▸ EXERCISE
Write out the entries below once more, exactly, with the pictures left out.

-*-*-

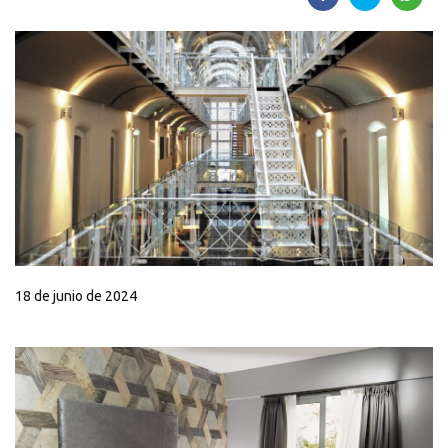
18 de junio de 2024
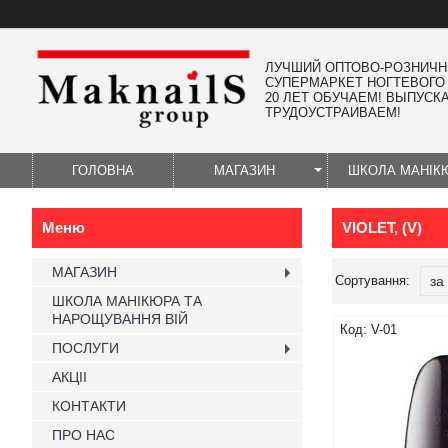
ЛУЧШИЙ ОПТОВО-РОЗНИЧ
СУПЕРМАРКЕТ НОГТЕВОГО
20 ЛЕТ ОБУЧАЕМ! ВЫПУСК
ТРУДОУСТРАИВАЕМ!
ГОЛОВНА
МАГАЗИН
ШКОЛА МАНІК
VIOLET, (V)
МАГАЗИН
ШКОЛА МАНІКЮРА ТА
НАРОЩУВАННЯ ВІЙ
V-01
ПОСЛУГИ
АКЦІІ
КОНТАКТИ
ПРО НАС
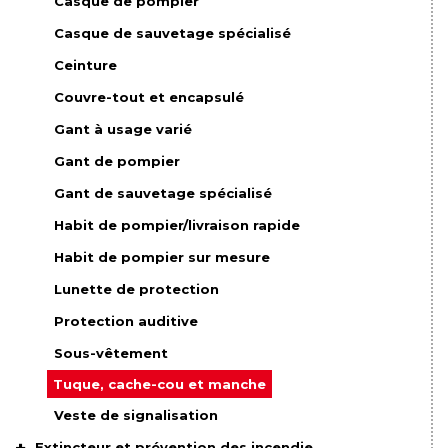
Casque de pompier
Casque de sauvetage spécialisé
Ceinture
Couvre-tout et encapsulé
Gant à usage varié
Gant de pompier
Gant de sauvetage spécialisé
Habit de pompier/livraison rapide
Habit de pompier sur mesure
Lunette de protection
Protection auditive
Sous-vêtement
Tuque, cache-cou et manche
Veste de signalisation
Extincteur et prévention des incendie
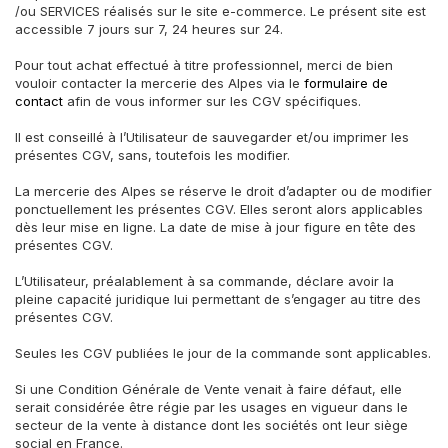
/ou SERVICES réalisés sur le site e-commerce. Le présent site est
accessible 7 jours sur 7, 24 heures sur 24.
Pour tout achat effectué à titre professionnel, merci de bien
vouloir contacter la mercerie des Alpes via le
formulaire de
contact
afin de vous informer sur les CGV spécifiques.
Il est conseillé à l’Utilisateur de sauvegarder et/ou imprimer les
présentes CGV, sans, toutefois les modifier.
La mercerie des Alpes se réserve le droit d’adapter ou de modifier
ponctuellement les présentes CGV. Elles seront alors applicables
dès leur mise en ligne. La date de mise à jour figure en tête des
présentes CGV.
L’Utilisateur, préalablement à sa commande, déclare avoir la
pleine capacité juridique lui permettant de s’engager au titre des
présentes CGV.
Seules les CGV publiées le jour de la commande sont applicables.
Si une Condition Générale de Vente venait à faire défaut, elle
serait considérée être régie par les usages en vigueur dans le
secteur de la vente à distance dont les sociétés ont leur siège
social en France.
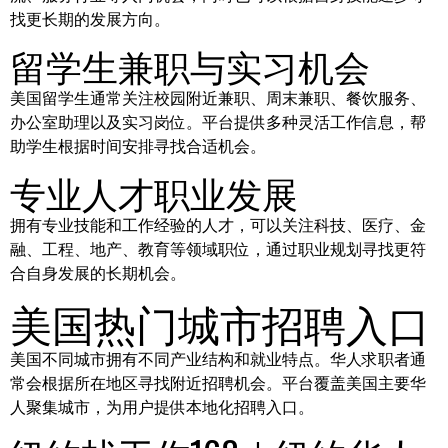
找更长期的发展方向。
留学生兼职与实习机会
美国留学生通常关注校园附近兼职、周末兼职、餐饮服务、
办公室助理以及实习岗位。平台提供多种灵活工作信息，帮
助学生根据时间安排寻找合适机会。
专业人才职业发展
拥有专业技能和工作经验的人才，可以关注科技、医疗、金
融、工程、地产、教育等领域职位，通过职业规划寻找更符
合自身发展的长期机会。
美国热门城市招聘入口
美国不同城市拥有不同产业结构和就业特点。华人求职者通
常会根据所在地区寻找附近招聘机会。平台覆盖美国主要华
人聚集城市，为用户提供本地化招聘入口。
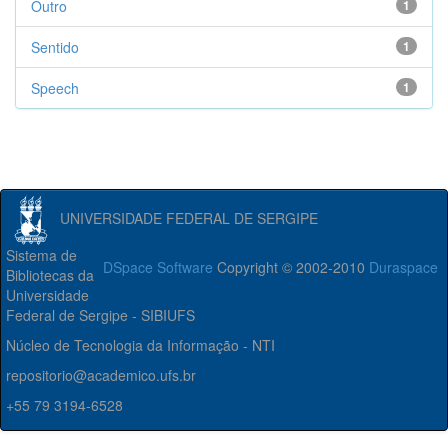
Outro
1
Sentido
1
Speech
1
UNIVERSIDADE FEDERAL DE SERGIPE
Sistema de
DSpace Software
Copyright © 2002-2010
Duraspace
Bibliotecas da
Universidade
Federal de Sergipe - SIBIUFS
Núcleo de Tecnologia da Informação - NTI
repositorio@academico.ufs.br
+55 79 3194-6528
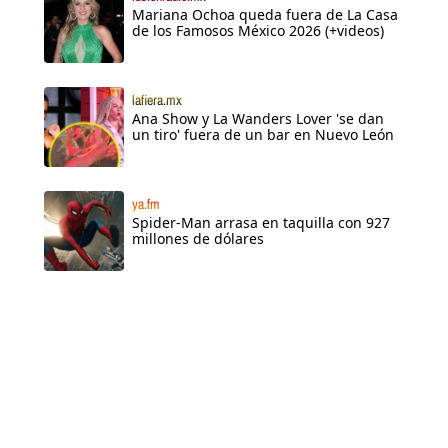
Mariana Ochoa queda fuera de La Casa
de los Famosos México 2026 (+videos)
lafiera.mx
Ana Show y La Wanders Lover 'se dan
un tiro' fuera de un bar en Nuevo León
ya.fm
Spider-Man arrasa en taquilla con 927
millones de dólares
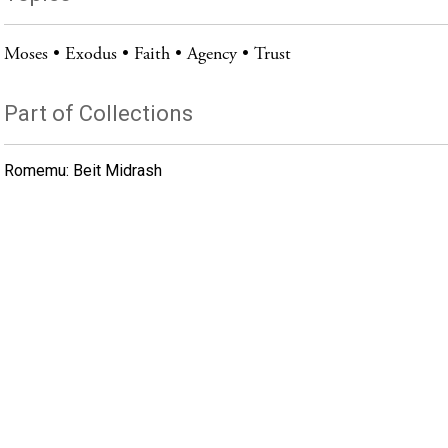
Moses
Exodus
Faith
Agency
Trust
Part of Collections
Romemu: Beit Midrash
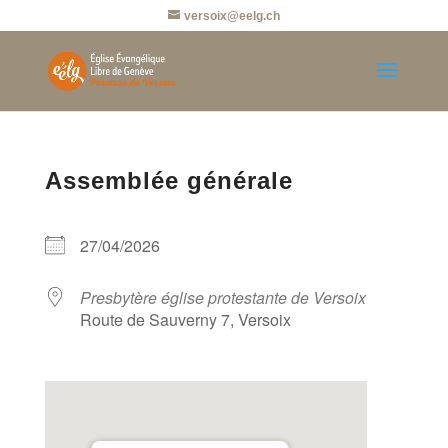
versoix@eelg.ch
Assemblée générale
27/04/2026
Presbytère église protestante de Versoix
Route de Sauverny 7, Versoix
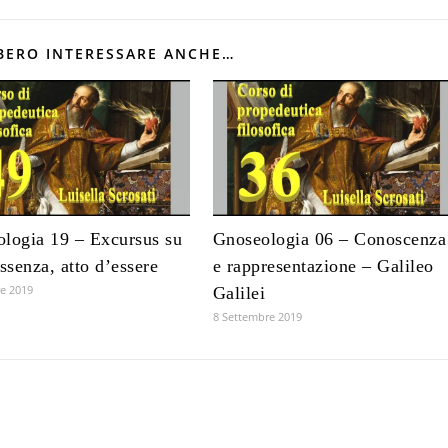
BERO INTERESSARE ANCHE…
logia 19 – Excursus su
Gnoseologia 06 – Conoscenza
essenza, atto d’essere
e rappresentazione – Galileo
e 2019
Galilei
8 Settembre 2019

-*-*-

▸ RESULT OF THIS TASK
18 de junio de 2024
ЛУЧШИЙ ОПТОВО-РОЗНИЧ
СУПЕРМАРКЕТ НОГТЕВОГО
20 ЛЕТ ОБУЧАЕМ! ВЫПУСК
ТРУДОУСТРАИВАЕМ!
ГОЛОВНА
МАГАЗИН
ШКОЛА МАНІК
VIOLET, (V)
МАГАЗИН
ШКОЛА МАНІКЮРА ТА
НАРОЩУВАННЯ ВІЙ
V-01
ПОСЛУГИ
АКЦІІ
КОНТАКТИ
ПРО НАС
Casque de pompier
Casque de sauvetage spécialisé
Ceinture
Couvre-tout et encapsulé
Gant à usage varié
Gant de pompier
Gant de sauvetage spécialisé
Habit de pompier/livraison rapide
Habit de pompier sur mesure
Lunette de protection
Protection auditive
Sous-vêtement
Tuque, cache-cou et manche
Veste de signalisation
Extincteur et prévention des incendie
/ou SERVICES réalisés sur le site e-commerce. Le présent site est
accessible 7 jours sur 7, 24 heures sur 24.
Pour tout achat effectué à titre professionnel, merci de bien
vouloir contacter la mercerie des Alpes via le
formulaire de
contact
afin de vous informer sur les CGV spécifiques.
Il est conseillé à l’Utilisateur de sauvegarder et/ou imprimer les
présentes CGV, sans, toutefois les modifier.
La mercerie des Alpes se réserve le droit d’adapter ou de modifier
ponctuellement les présentes CGV. Elles seront alors applicables
dès leur mise en ligne. La date de mise à jour figure en tête des
présentes CGV.
L’Utilisateur, préalablement à sa commande, déclare avoir la
pleine capacité juridique lui permettant de s’engager au titre des
présentes CGV.
Seules les CGV publiées le jour de la commande sont applicables.
Si une Condition Générale de Vente venait à faire défaut, elle
serait considérée être régie par les usages en vigueur dans le
secteur de la vente à distance dont les sociétés ont leur siège
social en France.
找更长期的发展方向。
留学生兼职与实习机会
美国留学生通常关注校园附近兼职、周末兼职、餐饮服务、
办公室助理以及实习岗位。平台提供多种灵活工作信息，帮
助学生根据时间安排寻找合适机会。
专业人才职业发展
拥有专业技能和工作经验的人才，可以关注科技、医疗、金
融、工程、地产、教育等领域职位，通过职业规划寻找更符
合自身发展的长期机会。
美国热门城市招聘入口
美国不同城市拥有不同产业结构和就业特点。华人求职者通
常会根据所在地区寻找附近招聘机会。平台覆盖美国主要华
人聚集城市，为用户提供本地化招聘入口。
Outro
1
Sentido
1
Speech
1
UNIVERSIDADE FEDERAL DE SERGIPE
Sistema de
DSpace Software
Copyright © 2002-2010
Duraspace
Bibliotecas da
Universidade
Federal de Sergipe - SIBIUFS
Núcleo de Tecnologia da Informação - NTI
repositorio@academico.ufs.br
+55 79 3194-6528
Mariana Ochoa queda fuera de La Casa
de los Famosos México 2026 (+videos)
lafiera.mx
Ana Show y La Wanders Lover 'se dan
un tiro' fuera de un bar en Nuevo León
ya.fm
Spider-Man arrasa en taquilla con 927
millones de dólares
Moses
Exodus
Faith
Agency
Trust
Part of Collections
Romemu: Beit Midrash
versoix@eelg.ch
Assemblée générale
27/04/2026
Presbytère église protestante de Versoix
Route de Sauverny 7, Versoix
BERO INTERESSARE ANCHE…
logia 19 – Excursus su
Gnoseologia 06 – Conoscenza
essenza, atto d’essere
e rappresentazione – Galileo
e 2019
Galilei
8 Settembre 2019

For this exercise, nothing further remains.